ASSIGNMENT:
Nothing in the records below should be altered when they are retyped.

DATA FOR PROCESSING:
______
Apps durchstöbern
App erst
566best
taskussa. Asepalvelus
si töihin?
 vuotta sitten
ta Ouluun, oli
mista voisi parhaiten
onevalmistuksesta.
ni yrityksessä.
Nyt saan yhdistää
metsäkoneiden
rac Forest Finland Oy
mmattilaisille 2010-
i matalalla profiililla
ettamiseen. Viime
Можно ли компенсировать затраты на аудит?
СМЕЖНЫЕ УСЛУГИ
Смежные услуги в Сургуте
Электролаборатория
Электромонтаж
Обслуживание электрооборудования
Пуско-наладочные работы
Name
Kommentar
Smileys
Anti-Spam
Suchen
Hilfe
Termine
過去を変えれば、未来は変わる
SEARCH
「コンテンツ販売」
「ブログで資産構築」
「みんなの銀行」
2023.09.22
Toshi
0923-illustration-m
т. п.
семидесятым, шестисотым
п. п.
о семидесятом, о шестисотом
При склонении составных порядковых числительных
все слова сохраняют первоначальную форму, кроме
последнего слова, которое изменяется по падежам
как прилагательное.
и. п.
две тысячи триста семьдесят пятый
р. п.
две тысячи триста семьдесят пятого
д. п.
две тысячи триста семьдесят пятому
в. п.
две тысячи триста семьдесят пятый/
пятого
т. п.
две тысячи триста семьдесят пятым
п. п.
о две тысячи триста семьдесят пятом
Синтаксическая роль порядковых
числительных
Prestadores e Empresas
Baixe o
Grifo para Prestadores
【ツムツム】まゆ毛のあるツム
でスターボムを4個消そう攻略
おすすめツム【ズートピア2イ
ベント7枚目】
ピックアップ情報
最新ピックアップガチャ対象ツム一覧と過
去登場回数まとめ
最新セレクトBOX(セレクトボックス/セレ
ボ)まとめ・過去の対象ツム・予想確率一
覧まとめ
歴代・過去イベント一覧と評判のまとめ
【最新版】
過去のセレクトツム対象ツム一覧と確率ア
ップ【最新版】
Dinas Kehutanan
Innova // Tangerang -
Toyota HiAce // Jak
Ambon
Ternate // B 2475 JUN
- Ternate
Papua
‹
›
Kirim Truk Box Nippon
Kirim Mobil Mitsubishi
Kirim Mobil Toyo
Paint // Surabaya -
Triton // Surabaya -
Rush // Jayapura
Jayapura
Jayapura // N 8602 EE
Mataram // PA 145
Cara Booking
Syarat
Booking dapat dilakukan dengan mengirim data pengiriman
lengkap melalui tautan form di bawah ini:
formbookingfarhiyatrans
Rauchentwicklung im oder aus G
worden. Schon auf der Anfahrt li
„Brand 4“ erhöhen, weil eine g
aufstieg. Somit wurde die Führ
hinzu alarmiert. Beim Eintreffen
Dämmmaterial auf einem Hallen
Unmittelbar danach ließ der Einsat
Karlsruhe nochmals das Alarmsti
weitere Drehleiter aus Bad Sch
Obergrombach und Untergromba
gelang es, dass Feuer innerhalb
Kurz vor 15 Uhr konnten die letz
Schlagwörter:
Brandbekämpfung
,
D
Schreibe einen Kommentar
______
REPLY:
Apps durchstöbern
App erst
566best
taskussa. Asepalvelus
si töihin?
 vuotta sitten
ta Ouluun, oli
mista voisi parhaiten
onevalmistuksesta.
ni yrityksessä.
Nyt saan yhdistää
metsäkoneiden
rac Forest Finland Oy
mmattilaisille 2010-
i matalalla profiililla
ettamiseen. Viime
Можно ли компенсировать затраты на аудит?
СМЕЖНЫЕ УСЛУГИ
Смежные услуги в Сургуте
Электролаборатория
Электромонтаж
Обслуживание электрооборудования
Пуско-наладочные работы
Name
Kommentar
Smileys
Anti-Spam
Suchen
Hilfe
Termine
過去を変えれば、未来は変わる
SEARCH
「コンテンツ販売」
「ブログで資産構築」
「みんなの銀行」
2023.09.22
Toshi
0923-illustration-m
т. п.
семидесятым, шестисотым
п. п.
о семидесятом, о шестисотом
При склонении составных порядковых числительных
все слова сохраняют первоначальную форму, кроме
последнего слова, которое изменяется по падежам
как прилагательное.
и. п.
две тысячи триста семьдесят пятый
р. п.
две тысячи триста семьдесят пятого
д. п.
две тысячи триста семьдесят пятому
в. п.
две тысячи триста семьдесят пятый/
пятого
т. п.
две тысячи триста семьдесят пятым
п. п.
о две тысячи триста семьдесят пятом
Синтаксическая роль порядковых
числительных
Prestadores e Empresas
Baixe o
Grifo para Prestadores
【ツムツム】まゆ毛のあるツム
でスターボムを4個消そう攻略
おすすめツム【ズートピア2イ
ベント7枚目】
ピックアップ情報
最新ピックアップガチャ対象ツム一覧と過
去登場回数まとめ
最新セレクトBOX(セレクトボックス/セレ
ボ)まとめ・過去の対象ツム・予想確率一
覧まとめ
歴代・過去イベント一覧と評判のまとめ
【最新版】
過去のセレクトツム対象ツム一覧と確率ア
ップ【最新版】
Dinas Kehutanan
Innova // Tangerang -
Toyota HiAce // Jak
Ambon
Ternate // B 2475 JUN
- Ternate
Papua
‹
›
Kirim Truk Box Nippon
Kirim Mobil Mitsubishi
Kirim Mobil Toyo
Paint // Surabaya -
Triton // Surabaya -
Rush // Jayapura
Jayapura
Jayapura // N 8602 EE
Mataram // PA 145
Cara Booking
Syarat
Booking dapat dilakukan dengan mengirim data pengiriman
lengkap melalui tautan form di bawah ini:
formbookingfarhiyatrans
Rauchentwicklung im oder aus G
worden. Schon auf der Anfahrt li
„Brand 4“ erhöhen, weil eine g
aufstieg. Somit wurde die Führ
hinzu alarmiert. Beim Eintreffen
Dämmmaterial auf einem Hallen
Unmittelbar danach ließ der Einsat
Karlsruhe nochmals das Alarmsti
weitere Drehleiter aus Bad Sch
Obergrombach und Untergromba
gelang es, dass Feuer innerhalb
Kurz vor 15 Uhr konnten die letz
Schlagwörter:
Brandbekämpfung
,
D
Schreibe einen Kommentar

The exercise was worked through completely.